Linoleum waste as PLA filler for components cost reduction: Effects on the thermal and mechanical behavior

Abstract

Polylactic acid (PLA) is a biodegradable polymer from renewable resources with mechanical properties comparable to traditional polymers, but with a higher cost. A solution to this issue is the production of bio-based composites to partially replace the PLA matrix with industrial wastes characterized by a zero-cost, e.g., linoleum, to also valorize them in a circular economy perspective. Linoleum heterogeneous nature deriving from the simultaneous presence of lignocellulosic and inorganic fillers and oil/rosin binders, made the evaluation of matrix/filler compatibilization strategies necessary. Two approaches were considered, one from the filler perspective with NaOH and silane treatments, and the other one from the matrix perspective by adding a chain extender (C.E.).
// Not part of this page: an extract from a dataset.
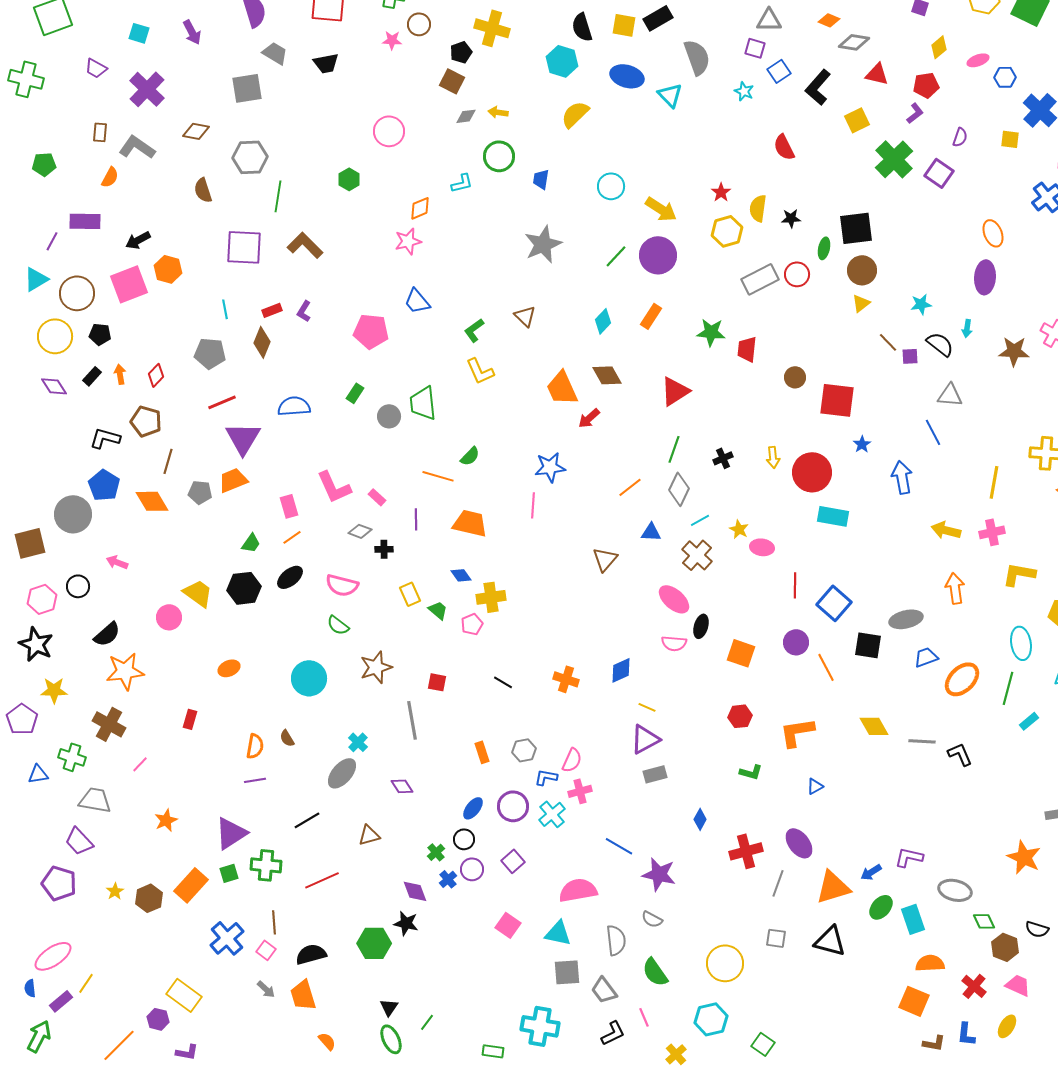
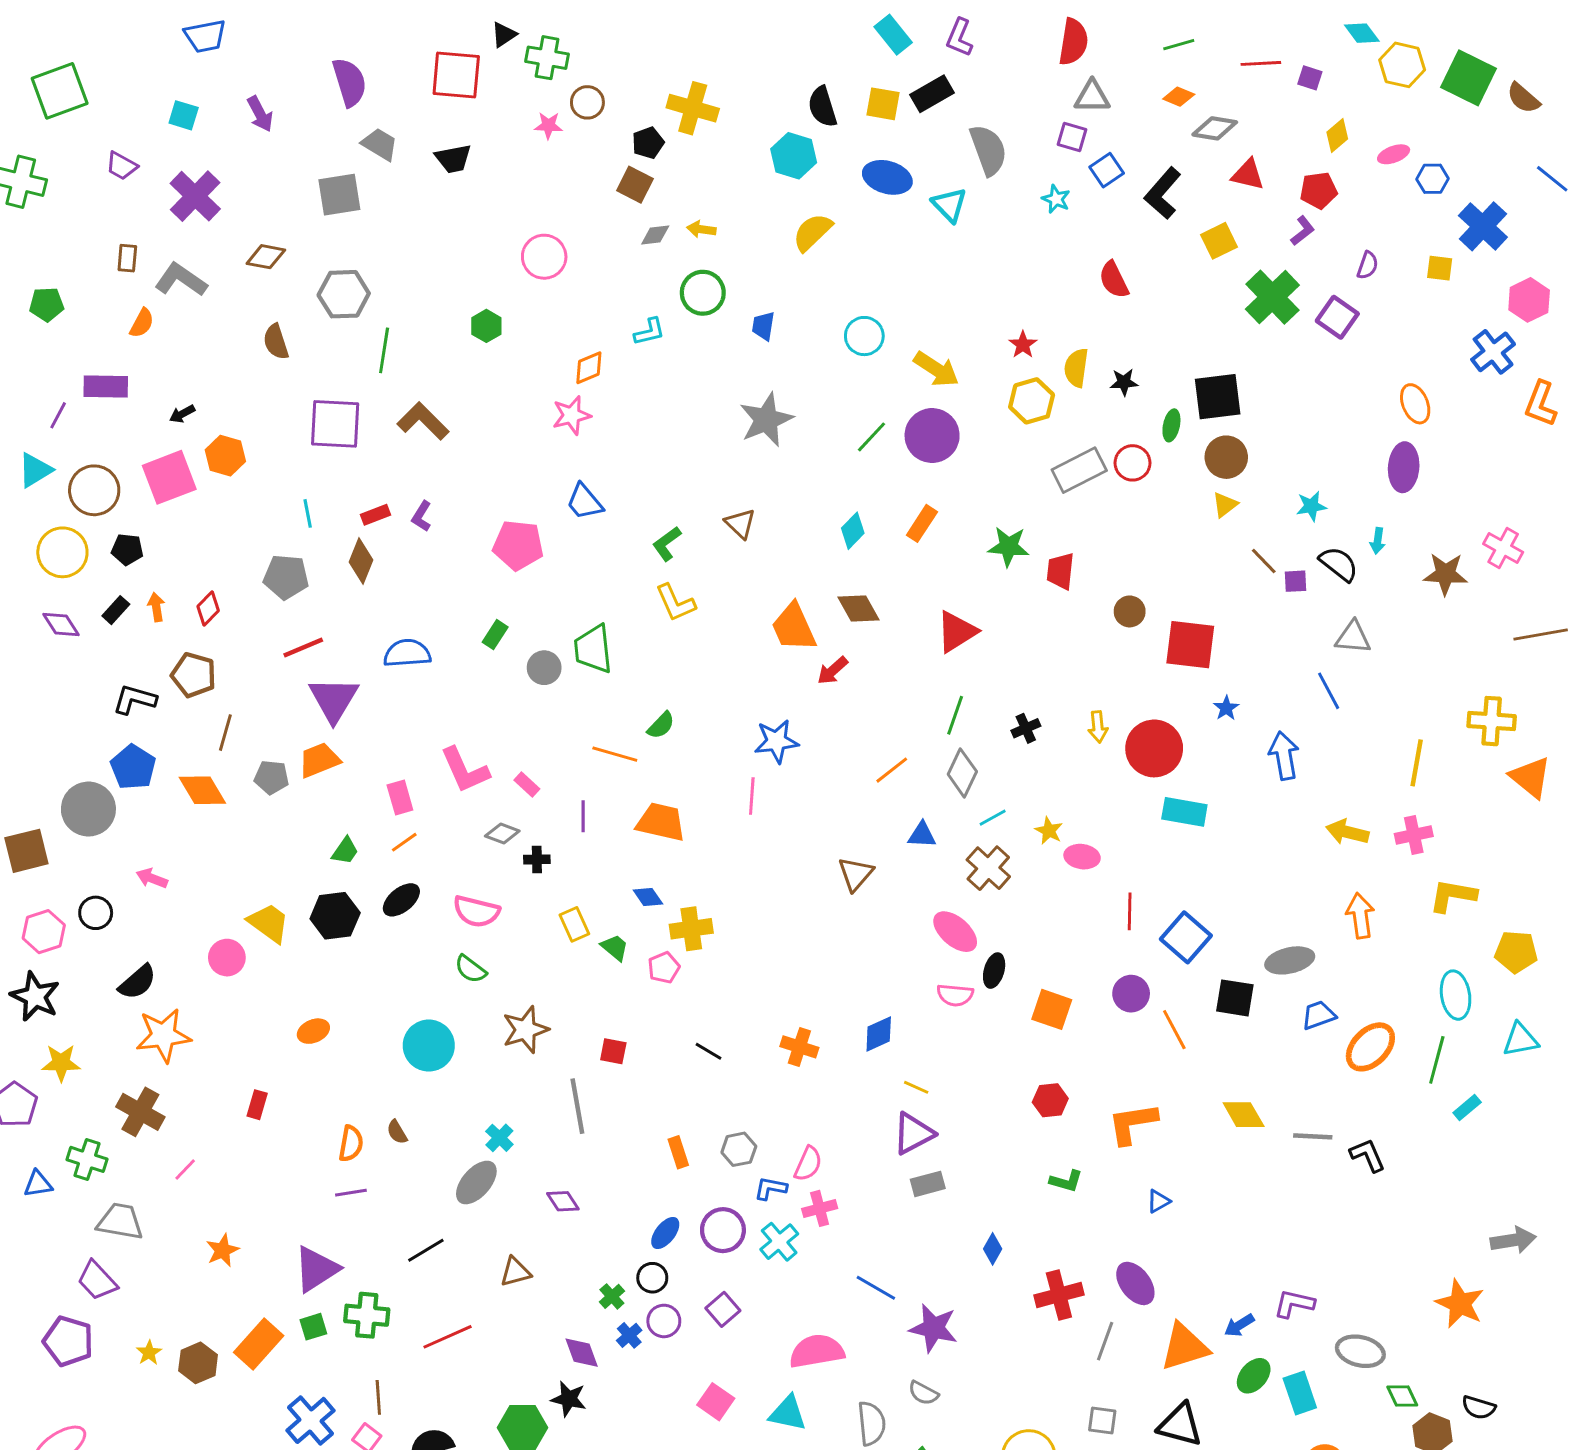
black arrow: (138, 240) -> (182, 414), size x0.7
The first approach marginally improved tensile stiffness (by 1.6 %) compared to neat PLA but caused a significant decrease of 32.8 % in strength. Considering this, the costs and disposal of the chemicals and the increased environmental impact of the process, this approach was discarded. One the contrary, the introduction of C.E. does not modify the manufacturing process and increases tensile stiffness and elongation at break of 7.2 % and 415.5 % compared to neat PLA with a tolerable reduction in strength, i.e., 16.6 %, thus being a suitable way to exploit linoleum as zero-cost filler.